Pictures should be left out while the data beneath this task is written out word for word.

Stored data entries
***

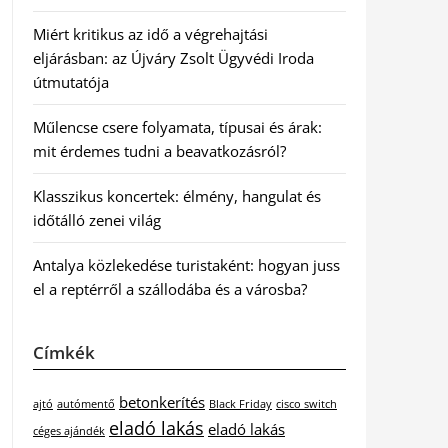
Miért kritikus az idő a végrehajtási
eljárásban: az Újváry Zsolt Ügyvédi Iroda
útmutatója
Műlencse csere folyamata, típusai és árak:
mit érdemes tudni a beavatkozásról?
Klasszikus koncertek: élmény, hangulat és
időtálló zenei világ
Antalya közlekedése turistaként: hogyan juss
el a reptérről a szállodába és a városba?
Címkék
betonkerítés
ajtó
autómentő
Black Friday
cisco switch
eladó lakás
eladó lakás
céges ajándék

***

Output below:
Miért kritikus az idő a végrehajtási
eljárásban: az Újváry Zsolt Ügyvédi Iroda
útmutatója
Műlencse csere folyamata, típusai és árak:
mit érdemes tudni a beavatkozásról?
Klasszikus koncertek: élmény, hangulat és
időtálló zenei világ
Antalya közlekedése turistaként: hogyan juss
el a reptérről a szállodába és a városba?
Címkék
betonkerítés
ajtó
autómentő
Black Friday
cisco switch
eladó lakás
eladó lakás
céges ajándék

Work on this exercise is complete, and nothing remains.